Get the branch details every hour and store the data
This was achieved using Azure Functions. It was easy to get the details about the repository/branches and commit details via Azure DevOps REST API’s.
I built a simple Azure Function in C# using Timer Trigger.
[FunctionName("GitBranchHealth")]
public static async Task Run([TimerTrigger("0 0 * * * *")]TimerInfo myTimer, TraceWriter log)
{
//my code
}
As you can see in line #2 I have Timer Trigger with the cron expression to execute this function every hour. For querying the Azure DevOps for git branches, repositories and commits I used Microsoft.TeamFoundationServer.Client
nuget package.
I would not go into details, but these are the REST API calls I used to get the details I wanted.
Get the repository details
GET https://dev.azure.com/{organization}/{project}/_apis/git/repositories/{repositoryId}?api-version=4.1
Get the branches in the repository
This call will get me all the branches in the selected repository. Because Gitflow strategy encourages features branches with a naming conventions like feature/*
or features/*
it was easy to filter the feature branches.
GET https://dev.azure.com/{organization}/{project}/_apis/git/repositories/{repositoryId}/refs?api-version=4.1
Get commits for each branch
Now to detect when any developer committed to the branch, I used following API.
POST https://dev.azure.com/{organization}/{project}/_apis/git/repositories/{repositoryId}/commitsbatch?$top=1&api-version=4.1
To detect the days passed (to get the age), I had to only get the latest commit, so notice $top=1
query string which will return the latest commit. BTW, to search commits only for the selected branch, I had to pass additional request body as below
{
"itemVersion":{
"versionType": "branch",
"version": "feature/add-users"
}
}
Finally I construct a JSON object with all the data and log to Application Insights.
var jsonResponse = JsonConvert.SerializeObject(response);
log.Info(jsonResponse);
Now this log statement on line #2 above will appear as a trace (as below) in Application Insights.
So that solved two of my requirements - Get the branch details every hour and No database to store historic data
No separate website to display the data and no JS charting library
Now logs in Application Insights can be queried easily using Kusto Query Language. The queries are super fast even when querying a large set of data. There are lots of inbuilt options to render the results into many different types of charts.
So I created few queries to get the data I needed and result rendered as different charts.

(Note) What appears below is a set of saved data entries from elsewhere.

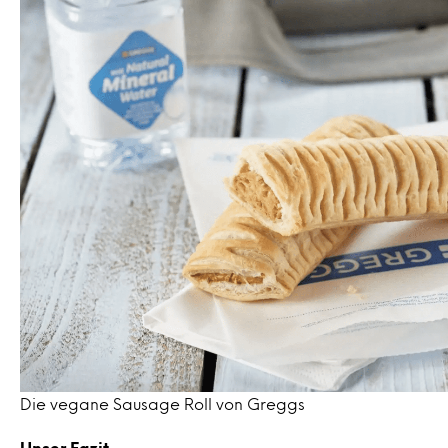
Die vegane Sausage Roll von Greggs
Unser Fazit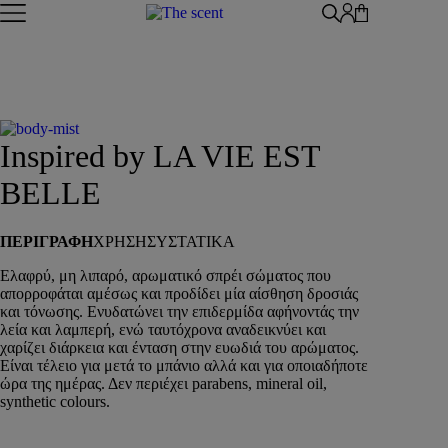
Skip to content
WOMAN
MAN
UNISEX
ΑΡΩΜΑΤΑ ΤΥΠΟΥ
ΑΦΡΟΛΟΥΤΡΑ
Inspired by LA VIE EST
ΚΡΕΜΕΣ ΣΩΜΑΤΟΣ
BODY MIST
BODY BUTTER
ΚΡΕΜΑ ΣΩΜΑΤΟΣ ΜΕ argan oil
BELLE
AFTER SHAVE
BODY MIST
BODY BUTTER
HAIR MIST
HAIR MIST
AFTER SHAVE
ΠΕΡΙΓΡΑΦΗ
ΧΡΗΣΗ
ΣΥΣΤΑΤΙΚΑ
HAND CREAM
BODY SORBET – AFTER SUN
ΑΦΡΟΛΟΥΤΡΑ
Ελαφρύ, μη λιπαρό, αρωματικό σπρέι σώματος που
HAIR OILS
ΚΡΕΜΕΣ ΣΩΜΑΤΟΣ
απορροφάται αμέσως και προδίδει μία αίσθηση δροσιάς
SHIMMERING BODY OIL
και τόνωσης. Ενυδατώνει την επιδερμίδα αφήνοντάς την
SKINCARE
λεία και λαμπερή, ενώ ταυτόχρονα αναδεικνύει και
ΑΝΤΙΣΗΠΤΙΚΑ
χαρίζει διάρκεια και ένταση στην ευωδιά του αρώματος.
ΑΡΩΜΑΤΙΚΑ ΚΕΡΙΑ – DIFFUSERS
Είναι τέλειο για μετά το μπάνιο αλλά και για οποιαδήποτε
SETS
ώρα της ημέρας. Δεν περιέχει parabens, mineral oil,
synthetic colours.
SEASONAL
ORTIGIA SICILIA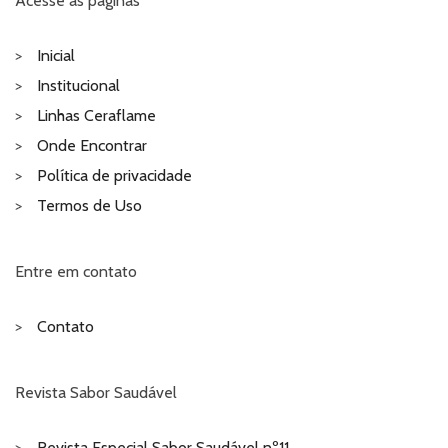
Acesse as páginas
Inicial
Institucional
Linhas Ceraflame
Onde Encontrar
Política de privacidade
Termos de Uso
Entre em contato
Contato
Revista Sabor Saudável
Revista Especial Sabor Saudável nº11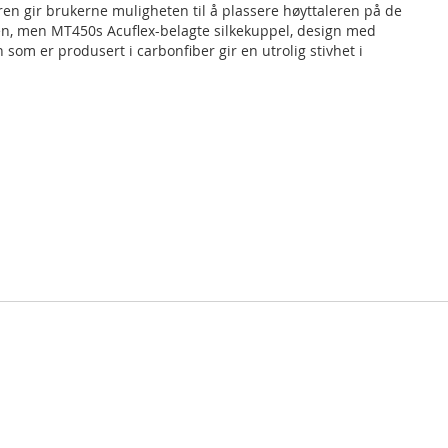
en gir brukerne muligheten til å plassere høyttaleren på de
sen, men MT450s Acuflex-belagte silkekuppel, design med
m er produsert i carbonfiber gir en utrolig stivhet i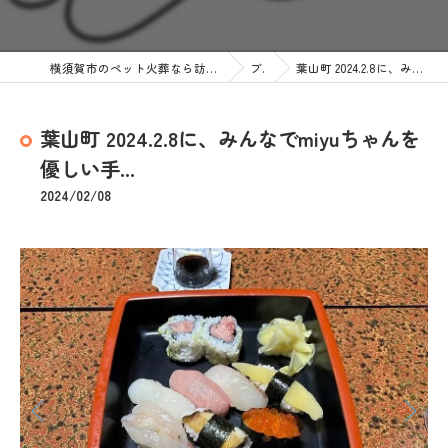
横須賀市のペット火葬なら訪問ペット火葬 ペットメモリアル神奈川
ブログ
葉山町 2024.2.8に、みんなでmiyuちゃんを優しい手...
葉山町 2024.2.8に、みんなでmiyuちゃんを
優しい手...
2024/02/08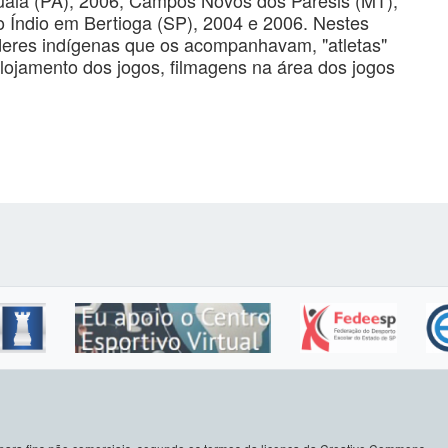
o Índio em Bertioga (SP), 2004 e 2006. Nestes
íderes indígenas que os acompanhavam, "atletas"
lojamento dos jogos, filmagens na área dos jogos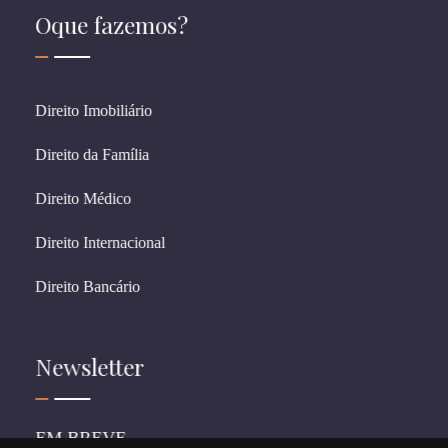
Oque fazemos?
Direito Imobiliário
Direito da Família
Direito Médico
Direito Internacional
Direito Bancário
Newsletter
EM BREVE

For example, below query is to get the feature branches count per repository.
traces
| where parse_json(message).name == "MyResponse"
| top 1 by timestamp desc
| extend d = parse_json(message).repoHealthResponses
| mvexpand d
| mvexpand bs=d.branchStats
| project Repository=tostring(d.repositoryName), BranchName=tostring(bs.branchName), User=bs.committer.displayName, LastCommitDate=todatetime(bs.commitDate), Ago=tostring(bs.commitDateHuman)
| where BranchName startswith "feature"
| summarize count() by Repository
| render piechart
Notice line #10 where I render output as a piechart.
Azure Portal dashboard
Now in Azure Portal I created a new dashboard [1] and then shared [2] with others.
Finally from your Kusto queries editor, Click Pin
and select the dashboard you created. Azure portal automatically adjusts the colors based on the portal theme.
That is it, I now have a azure function querying our repositories for the feature branches every hour and Azure dashboard displaying a nice chart with live data about the branches.
Conclusion
I know this scenario is not applicable to everyone. But the combination of serverless Azure Functions + Application Insights, with the help of Azure Dashboards, opens up various options to query and generate nice charts to track trends and usage analytics for your team. Some of the other charts which I think will be useful are
- Track your backlog for the workitems to ensure there is always enough work for your team to take
- Charting all the branches without the branch policies
- Show me all the branches without code reviewers
- And many more.
That is it guys, thank you for reading. Let me know if you think this is useful or anything in this can be improved.